Things like exporting the data, building the pivot tables, trying to find the story buried in all of the analysis in a spreadsheet — now it’s transformed to something that looks like a prompt and a few seconds.
Phase 3: Let Active Intelligence draft the next campaign
After this phase, you’ll have: a drafted next campaign with revised subject lines, optimized copy, and CTA suggestions, built using your loaded brand components.
- Ask Active Intelligence to build the next campaign: the same prompt that runs the analysis can also draft the next send incorporating the changes.
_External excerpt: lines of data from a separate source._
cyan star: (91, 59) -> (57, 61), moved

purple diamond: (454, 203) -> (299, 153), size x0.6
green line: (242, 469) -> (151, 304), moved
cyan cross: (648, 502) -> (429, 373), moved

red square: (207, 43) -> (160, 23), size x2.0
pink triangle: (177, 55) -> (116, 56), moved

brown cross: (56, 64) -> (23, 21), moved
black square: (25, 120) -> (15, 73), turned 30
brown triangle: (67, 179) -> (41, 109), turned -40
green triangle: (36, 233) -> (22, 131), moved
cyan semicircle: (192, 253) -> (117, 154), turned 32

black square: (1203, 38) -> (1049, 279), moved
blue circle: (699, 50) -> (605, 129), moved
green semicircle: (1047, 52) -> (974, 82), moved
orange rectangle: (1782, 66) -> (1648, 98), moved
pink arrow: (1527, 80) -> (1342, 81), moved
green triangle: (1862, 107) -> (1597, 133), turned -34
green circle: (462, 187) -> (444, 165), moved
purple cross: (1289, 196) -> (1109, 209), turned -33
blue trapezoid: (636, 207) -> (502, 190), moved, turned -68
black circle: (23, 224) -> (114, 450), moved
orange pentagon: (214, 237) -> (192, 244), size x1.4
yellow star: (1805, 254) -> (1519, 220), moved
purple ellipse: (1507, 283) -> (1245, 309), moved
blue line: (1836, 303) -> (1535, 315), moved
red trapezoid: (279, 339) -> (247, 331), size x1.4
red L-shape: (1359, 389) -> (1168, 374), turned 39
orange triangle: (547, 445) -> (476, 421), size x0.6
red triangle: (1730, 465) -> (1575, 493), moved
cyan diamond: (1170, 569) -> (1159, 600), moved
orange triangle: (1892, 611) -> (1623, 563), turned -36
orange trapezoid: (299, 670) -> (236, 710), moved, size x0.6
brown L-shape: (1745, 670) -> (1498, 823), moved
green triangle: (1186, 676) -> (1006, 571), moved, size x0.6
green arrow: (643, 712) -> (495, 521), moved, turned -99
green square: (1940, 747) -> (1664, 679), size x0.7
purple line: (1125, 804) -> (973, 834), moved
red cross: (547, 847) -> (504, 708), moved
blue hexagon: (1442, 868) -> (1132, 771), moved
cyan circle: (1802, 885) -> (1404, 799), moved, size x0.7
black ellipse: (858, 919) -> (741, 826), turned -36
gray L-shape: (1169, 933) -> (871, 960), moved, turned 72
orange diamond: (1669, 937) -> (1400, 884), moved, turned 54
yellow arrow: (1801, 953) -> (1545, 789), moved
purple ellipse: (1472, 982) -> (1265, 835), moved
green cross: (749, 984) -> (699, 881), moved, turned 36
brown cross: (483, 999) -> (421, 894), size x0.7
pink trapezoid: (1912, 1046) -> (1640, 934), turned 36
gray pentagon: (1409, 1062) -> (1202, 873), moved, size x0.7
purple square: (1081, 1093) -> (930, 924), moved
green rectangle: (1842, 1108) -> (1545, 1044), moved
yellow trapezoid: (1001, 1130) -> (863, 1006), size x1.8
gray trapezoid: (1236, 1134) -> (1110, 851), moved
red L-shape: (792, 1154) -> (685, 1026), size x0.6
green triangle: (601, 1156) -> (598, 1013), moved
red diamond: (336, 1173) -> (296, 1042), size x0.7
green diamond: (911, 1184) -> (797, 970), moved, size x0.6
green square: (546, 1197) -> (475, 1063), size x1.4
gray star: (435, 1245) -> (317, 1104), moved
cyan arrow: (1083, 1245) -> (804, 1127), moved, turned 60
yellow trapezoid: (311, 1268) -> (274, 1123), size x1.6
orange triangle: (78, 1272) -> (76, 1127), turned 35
In Don’s run, this happened in seconds after the analysis returned.
- Confirm brand components are applied: the draft pulls from the brand components you’ve loaded—logo, palette, fonts. If the draft looks off-brand, your brand components need an update.
- Review the recommended changes: typically an enhanced subject line, a clearer CTA, optimized copy, and visual improvements. Treat them as a starting draft, not a final.
- Adjust and approve: edit anything that doesn’t fit your voice, then schedule the send.
Phase 4: Close the loop after the campaign sends
After this phase, you’ll have: a documented insight from the campaign you just sent, ready to feed the next analysis.
- Run an A/B test on the new campaign: ActiveCampaign can pick the winner automatically. Don’s pattern: question vs. statement subject lines, urgency vs. specificity, personalization on or off.
- Go back to Active Intelligence after the send: ask why the winning subject line won, or what patterns are showing up across your top campaigns. The model has the new data point already.
- Document the pattern: specificity, urgency, personalization—whichever lever moved the result. Save it somewhere reusable so the next campaign starts from a sharper baseline, not a blank page.
- Apply the learning to the next campaign brief: when you run Phase 1 again next month, the past campaign you analyze is already the better version of itself.
After every campaign, we go back to Active Intelligence. Why did the subject line win? What patterns are showing up across my top campaigns? Wherever the insight, we document it and apply it to the next campaign. So segmentation gets more refined, messaging gets more targeted, and deliverability keeps climbing.